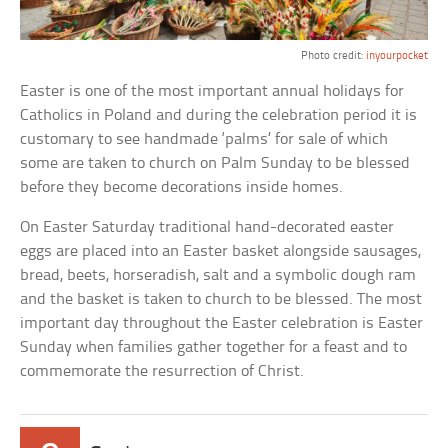
Photo credit:
inyourpocket
Easter is one of the most important annual holidays for
Catholics in Poland and during the celebration period it is
customary to see handmade ‘palms’ for sale of which
some are taken to church on Palm Sunday to be blessed
before they become decorations inside homes.
On Easter Saturday traditional hand-decorated easter
eggs are placed into an Easter basket alongside sausages,
bread, beets, horseradish, salt and a symbolic dough ram
and the basket is taken to church to be blessed. The most
important day throughout the Easter celebration is Easter
Sunday when families gather together for a feast and to
commemorate the resurrection of Christ.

┄┄┄┄┄┄┄┄┄┄┄┄┄┄┄┄┄┄┄┄

» **WHAT THE TASK ASKS**: Top to bottom, retype the listing exactly but drop every picture.

» **WRITTEN ANSWER**:
Photo credit:
inyourpocket
Easter is one of the most important annual holidays for
Catholics in Poland and during the celebration period it is
customary to see handmade ‘palms’ for sale of which
some are taken to church on Palm Sunday to be blessed
before they become decorations inside homes.
On Easter Saturday traditional hand-decorated easter
eggs are placed into an Easter basket alongside sausages,
bread, beets, horseradish, salt and a symbolic dough ram
and the basket is taken to church to be blessed. The most
important day throughout the Easter celebration is Easter
Sunday when families gather together for a feast and to
commemorate the resurrection of Christ.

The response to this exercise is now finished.